** Extracted material **
[Start of Attachment]

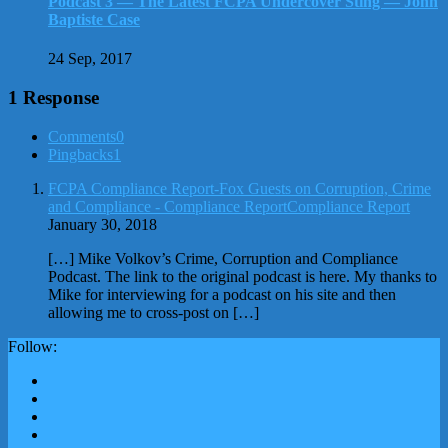
Podcast 3 — The Latest FCPA Undercover Sting — John
Baptiste Case
24 Sep, 2017
1 Response
Comments
0
Pingbacks
1
FCPA Compliance Report-Fox Guests on Corruption, Crime
and Compliance - Compliance ReportCompliance Report
January 30, 2018
[…] Mike Volkov’s Crime, Corruption and Compliance
Podcast. The link to the original podcast is here. My thanks to
Mike for interviewing for a podcast on his site and then
allowing me to cross-post on […]
Follow:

[End of Attachment]

** Goal of the exercise **
Go through the records above and return every line that holds the string "Crime".

** Answer to this task **
FCPA Compliance Report-Fox Guests on Corruption, Crime
[…] Mike Volkov’s Crime, Corruption and Compliance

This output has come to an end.